**TASK PROMPT:** The answer should hold only the lines from the one containing "representaba la belleza estética, sino que" through the one containing "requieren pocos cuidados." in the entries below, copied exactly, without pictures.

**INFORMATION SHOWN:**

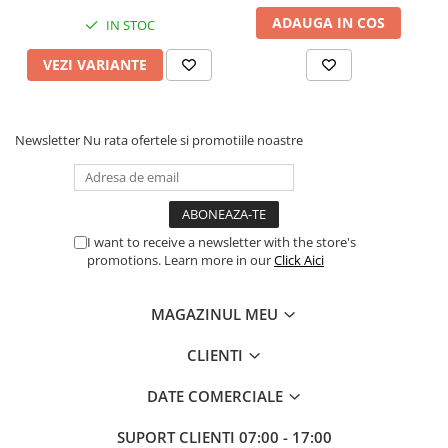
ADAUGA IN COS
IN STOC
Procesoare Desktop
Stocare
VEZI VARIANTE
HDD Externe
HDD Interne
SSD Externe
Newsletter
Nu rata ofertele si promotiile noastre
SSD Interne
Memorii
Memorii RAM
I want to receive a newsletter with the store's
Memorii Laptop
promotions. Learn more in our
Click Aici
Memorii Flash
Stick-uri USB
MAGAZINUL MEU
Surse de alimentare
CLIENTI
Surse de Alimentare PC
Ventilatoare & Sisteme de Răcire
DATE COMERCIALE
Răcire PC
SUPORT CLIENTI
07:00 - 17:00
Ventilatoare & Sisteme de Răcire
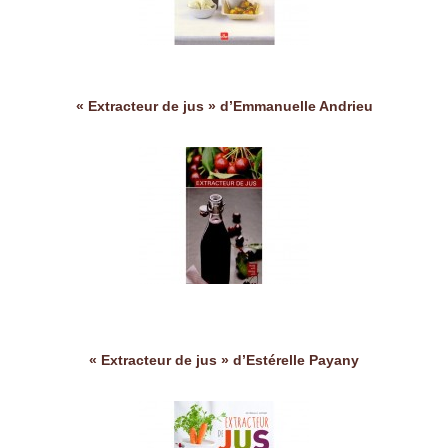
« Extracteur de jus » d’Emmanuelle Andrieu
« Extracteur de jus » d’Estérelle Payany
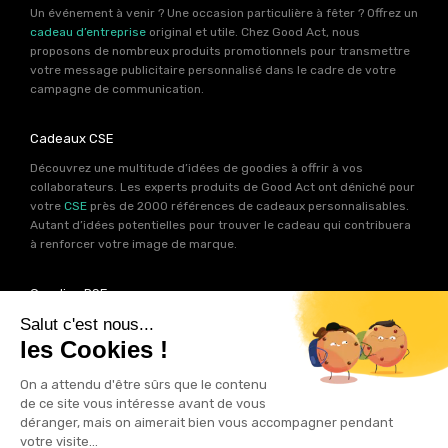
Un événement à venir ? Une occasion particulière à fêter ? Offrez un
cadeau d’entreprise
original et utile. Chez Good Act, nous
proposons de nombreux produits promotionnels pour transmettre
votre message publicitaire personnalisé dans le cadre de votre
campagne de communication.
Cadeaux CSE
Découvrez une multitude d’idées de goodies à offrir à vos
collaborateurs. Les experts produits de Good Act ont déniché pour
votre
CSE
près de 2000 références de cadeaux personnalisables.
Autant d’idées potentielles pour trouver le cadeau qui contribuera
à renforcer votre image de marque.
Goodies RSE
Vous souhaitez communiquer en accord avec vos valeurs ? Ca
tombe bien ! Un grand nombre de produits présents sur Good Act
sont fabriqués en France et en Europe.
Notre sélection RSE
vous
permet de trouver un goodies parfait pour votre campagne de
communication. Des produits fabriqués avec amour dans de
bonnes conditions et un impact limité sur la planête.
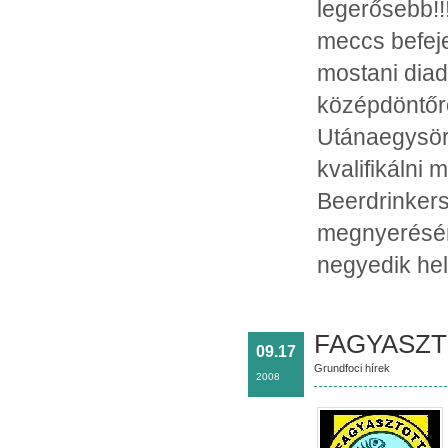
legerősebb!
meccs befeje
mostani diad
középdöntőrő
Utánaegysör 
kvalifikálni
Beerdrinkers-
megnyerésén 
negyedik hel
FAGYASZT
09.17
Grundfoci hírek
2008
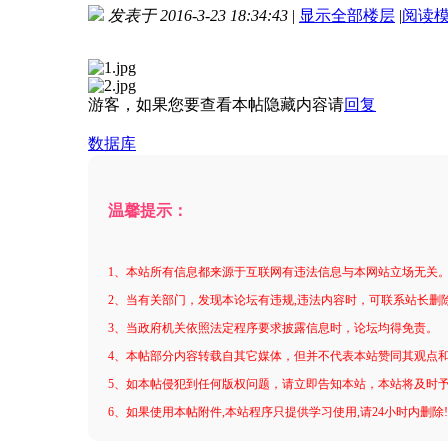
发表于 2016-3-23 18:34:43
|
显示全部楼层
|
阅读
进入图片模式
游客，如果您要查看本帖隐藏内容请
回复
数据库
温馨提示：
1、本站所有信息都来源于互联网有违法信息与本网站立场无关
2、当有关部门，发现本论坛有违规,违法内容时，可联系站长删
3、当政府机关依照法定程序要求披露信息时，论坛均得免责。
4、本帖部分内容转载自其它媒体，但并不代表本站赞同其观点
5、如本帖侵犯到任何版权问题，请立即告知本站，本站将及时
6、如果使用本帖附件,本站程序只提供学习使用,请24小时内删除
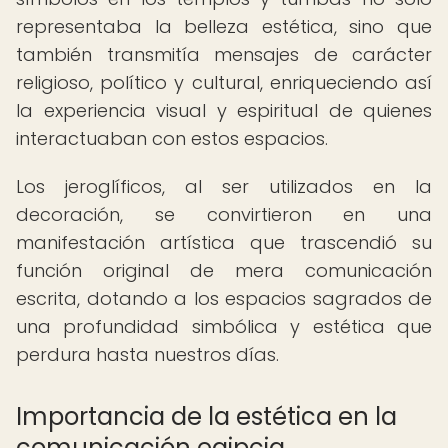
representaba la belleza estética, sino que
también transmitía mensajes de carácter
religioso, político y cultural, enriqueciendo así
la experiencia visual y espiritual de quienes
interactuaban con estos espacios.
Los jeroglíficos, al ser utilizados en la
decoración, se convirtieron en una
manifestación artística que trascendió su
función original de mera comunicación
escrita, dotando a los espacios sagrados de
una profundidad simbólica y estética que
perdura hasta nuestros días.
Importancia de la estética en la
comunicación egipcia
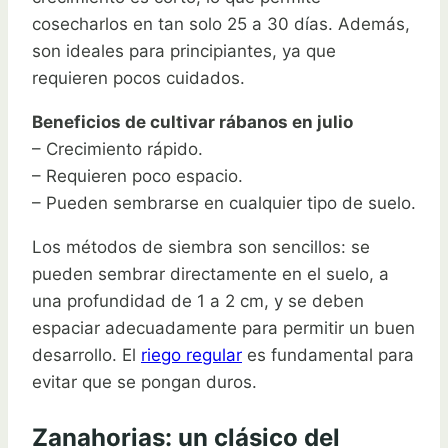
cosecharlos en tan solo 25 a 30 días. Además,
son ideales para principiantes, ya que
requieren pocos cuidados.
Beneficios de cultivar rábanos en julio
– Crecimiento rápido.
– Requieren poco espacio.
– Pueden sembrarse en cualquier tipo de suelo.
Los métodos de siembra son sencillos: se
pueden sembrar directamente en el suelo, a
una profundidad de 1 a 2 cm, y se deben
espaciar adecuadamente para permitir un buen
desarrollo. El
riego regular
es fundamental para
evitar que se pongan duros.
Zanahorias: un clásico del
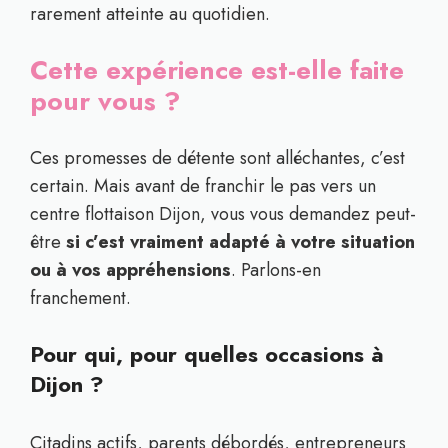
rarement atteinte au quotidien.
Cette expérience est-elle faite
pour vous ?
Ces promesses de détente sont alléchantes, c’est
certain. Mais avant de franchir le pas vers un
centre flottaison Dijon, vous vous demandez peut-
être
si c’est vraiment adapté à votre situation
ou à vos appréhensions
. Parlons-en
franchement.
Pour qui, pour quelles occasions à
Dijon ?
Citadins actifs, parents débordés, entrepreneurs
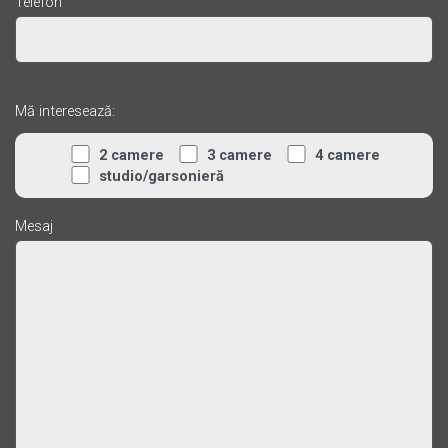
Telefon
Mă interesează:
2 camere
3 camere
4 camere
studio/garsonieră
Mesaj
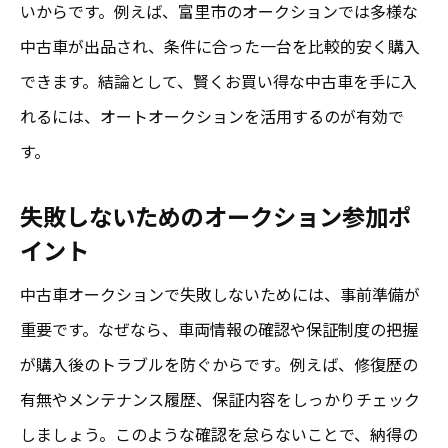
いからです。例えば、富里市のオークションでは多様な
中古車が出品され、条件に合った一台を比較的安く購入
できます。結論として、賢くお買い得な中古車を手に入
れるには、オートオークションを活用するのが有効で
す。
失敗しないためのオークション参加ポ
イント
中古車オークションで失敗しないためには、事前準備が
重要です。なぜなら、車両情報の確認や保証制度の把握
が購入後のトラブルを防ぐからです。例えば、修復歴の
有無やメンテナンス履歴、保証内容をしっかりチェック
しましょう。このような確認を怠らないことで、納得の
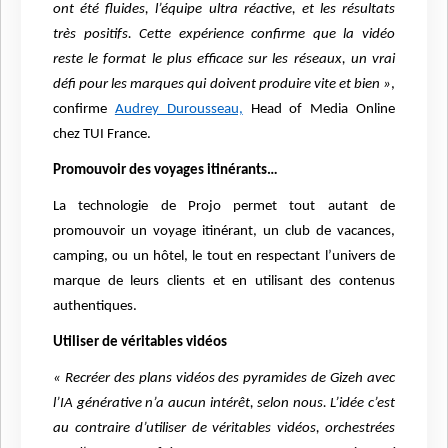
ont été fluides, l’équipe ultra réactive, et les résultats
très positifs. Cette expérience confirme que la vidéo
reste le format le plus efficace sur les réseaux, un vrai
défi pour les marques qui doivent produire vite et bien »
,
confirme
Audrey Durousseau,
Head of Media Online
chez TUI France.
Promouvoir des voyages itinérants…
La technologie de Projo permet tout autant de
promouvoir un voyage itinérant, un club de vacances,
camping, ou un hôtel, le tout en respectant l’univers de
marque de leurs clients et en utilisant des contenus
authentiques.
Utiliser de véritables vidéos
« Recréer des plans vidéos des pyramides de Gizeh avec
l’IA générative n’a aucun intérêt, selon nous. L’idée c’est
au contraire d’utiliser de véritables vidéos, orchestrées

* * *

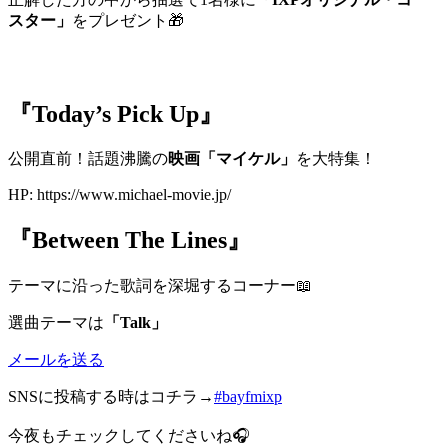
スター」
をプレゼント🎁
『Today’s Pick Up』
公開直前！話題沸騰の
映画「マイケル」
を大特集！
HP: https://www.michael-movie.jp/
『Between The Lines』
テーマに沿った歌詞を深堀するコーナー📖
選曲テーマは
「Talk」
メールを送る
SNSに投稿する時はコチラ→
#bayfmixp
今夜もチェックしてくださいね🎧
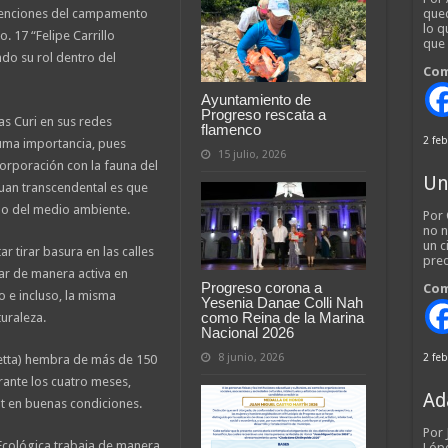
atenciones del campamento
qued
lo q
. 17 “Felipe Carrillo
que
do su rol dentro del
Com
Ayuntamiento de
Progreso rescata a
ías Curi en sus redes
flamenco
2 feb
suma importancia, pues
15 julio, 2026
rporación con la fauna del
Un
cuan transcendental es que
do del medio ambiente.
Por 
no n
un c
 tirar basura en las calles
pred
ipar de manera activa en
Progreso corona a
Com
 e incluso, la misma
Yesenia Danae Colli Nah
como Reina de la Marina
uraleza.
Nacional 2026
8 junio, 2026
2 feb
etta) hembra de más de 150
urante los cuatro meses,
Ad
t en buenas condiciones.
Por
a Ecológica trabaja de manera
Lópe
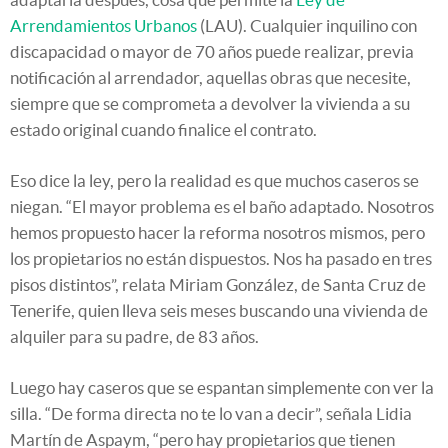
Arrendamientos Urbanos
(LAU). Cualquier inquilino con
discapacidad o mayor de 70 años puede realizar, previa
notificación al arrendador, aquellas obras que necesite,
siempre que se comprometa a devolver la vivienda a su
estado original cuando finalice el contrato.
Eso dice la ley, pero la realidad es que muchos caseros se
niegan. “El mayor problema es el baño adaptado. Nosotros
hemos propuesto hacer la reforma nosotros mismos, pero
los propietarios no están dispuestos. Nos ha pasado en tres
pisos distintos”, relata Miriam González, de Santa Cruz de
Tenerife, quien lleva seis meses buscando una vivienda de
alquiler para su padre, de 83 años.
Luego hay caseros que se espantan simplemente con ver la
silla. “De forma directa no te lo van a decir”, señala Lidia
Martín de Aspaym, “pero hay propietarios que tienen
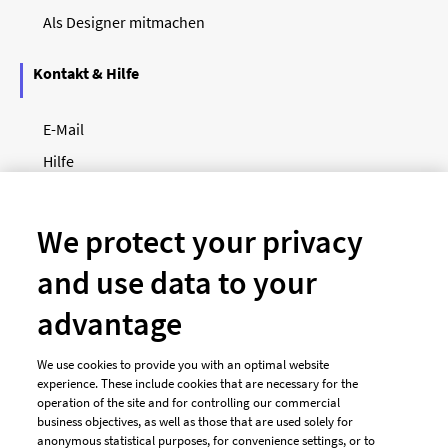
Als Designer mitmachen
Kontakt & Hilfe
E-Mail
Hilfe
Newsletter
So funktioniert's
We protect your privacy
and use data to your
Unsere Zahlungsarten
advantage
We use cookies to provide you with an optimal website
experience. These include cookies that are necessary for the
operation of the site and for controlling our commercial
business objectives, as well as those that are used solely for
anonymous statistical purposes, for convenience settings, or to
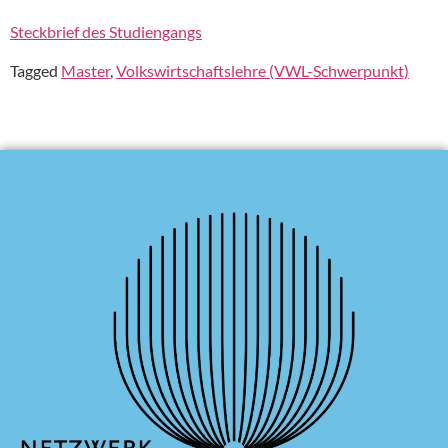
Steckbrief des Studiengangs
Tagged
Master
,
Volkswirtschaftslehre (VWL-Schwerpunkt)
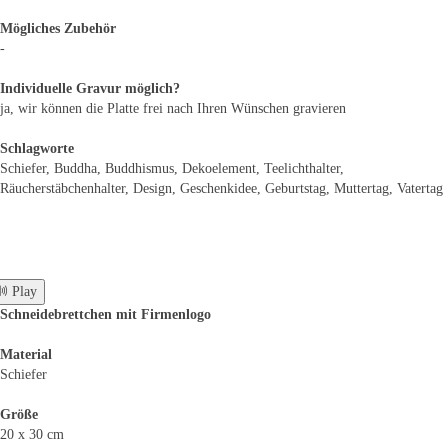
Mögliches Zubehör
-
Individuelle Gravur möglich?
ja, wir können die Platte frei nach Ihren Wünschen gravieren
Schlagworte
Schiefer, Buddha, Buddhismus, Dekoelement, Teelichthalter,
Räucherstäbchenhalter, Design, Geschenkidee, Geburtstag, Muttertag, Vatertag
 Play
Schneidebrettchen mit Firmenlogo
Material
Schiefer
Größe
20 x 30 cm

...

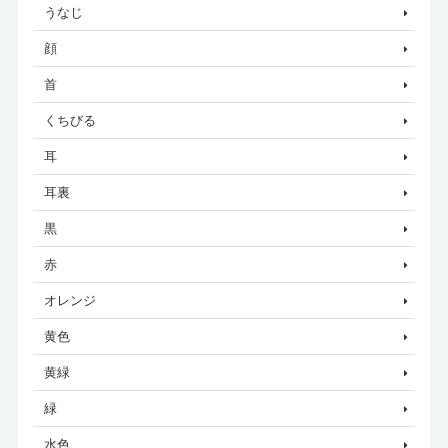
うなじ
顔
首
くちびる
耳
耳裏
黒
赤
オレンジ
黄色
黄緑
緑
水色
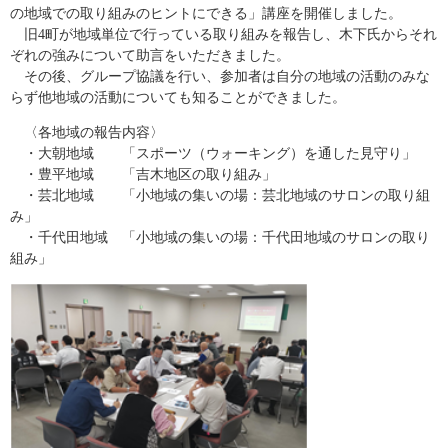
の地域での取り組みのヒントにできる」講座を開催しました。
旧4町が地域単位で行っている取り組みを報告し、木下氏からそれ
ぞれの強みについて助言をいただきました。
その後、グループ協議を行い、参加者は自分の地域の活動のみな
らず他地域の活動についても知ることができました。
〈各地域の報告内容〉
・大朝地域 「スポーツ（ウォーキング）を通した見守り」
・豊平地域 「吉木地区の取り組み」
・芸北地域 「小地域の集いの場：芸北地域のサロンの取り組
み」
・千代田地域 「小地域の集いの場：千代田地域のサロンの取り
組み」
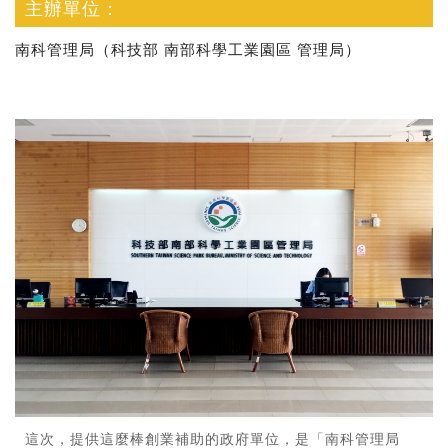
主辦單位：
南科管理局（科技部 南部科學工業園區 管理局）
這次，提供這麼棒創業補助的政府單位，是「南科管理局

**SOLUTION TO THE EXERCISE:**
representaba la belleza estética, sino que
también transmitía mensajes de carácter
religioso, político y cultural, enriqueciendo así
la experiencia visual y espiritual de quienes
interactuaban con estos espacios.
Los jeroglíficos, al ser utilizados en la
decoración, se convirtieron en una
manifestación artística que trascendió su
función original de mera comunicación
escrita, dotando a los espacios sagrados de
una profundidad simbólica y estética que
perdura hasta nuestros días.
Importancia de la estética en la
comunicación egipcia
cosecharlos en tan solo 25 a 30 días. Además,
son ideales para principiantes, ya que
requieren pocos cuidados.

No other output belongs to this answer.